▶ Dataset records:

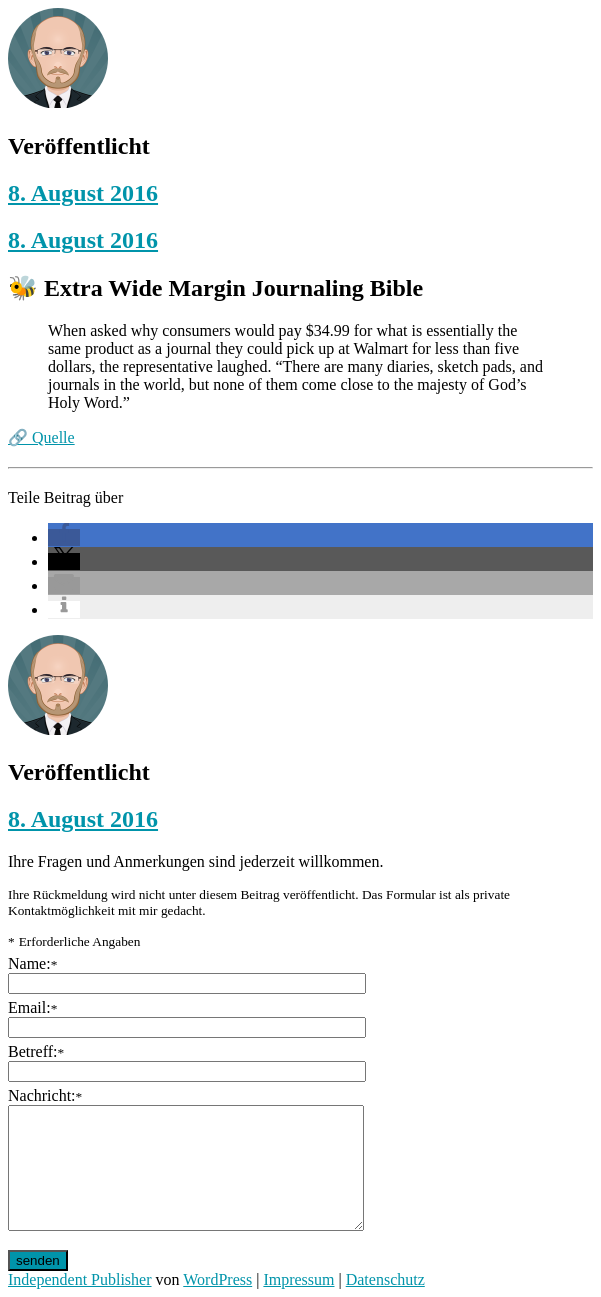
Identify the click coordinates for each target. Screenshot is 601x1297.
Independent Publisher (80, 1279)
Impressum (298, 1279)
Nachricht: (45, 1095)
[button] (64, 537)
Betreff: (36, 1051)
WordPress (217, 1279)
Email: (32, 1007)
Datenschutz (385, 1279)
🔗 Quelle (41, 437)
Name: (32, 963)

▶ Exercise instructions:
Exactness is what counts here: copy each entry as given and omit its pictures.

▶ Solution for this problem:
Identify the click coordinates for each target. Screenshot is 601x1297.
Independent Publisher (80, 1279)
Impressum (298, 1279)
Nachricht: (45, 1095)
[button] (64, 537)
Betreff: (36, 1051)
WordPress (217, 1279)
Email: (32, 1007)
Datenschutz (385, 1279)
🔗 Quelle (41, 437)
Name: (32, 963)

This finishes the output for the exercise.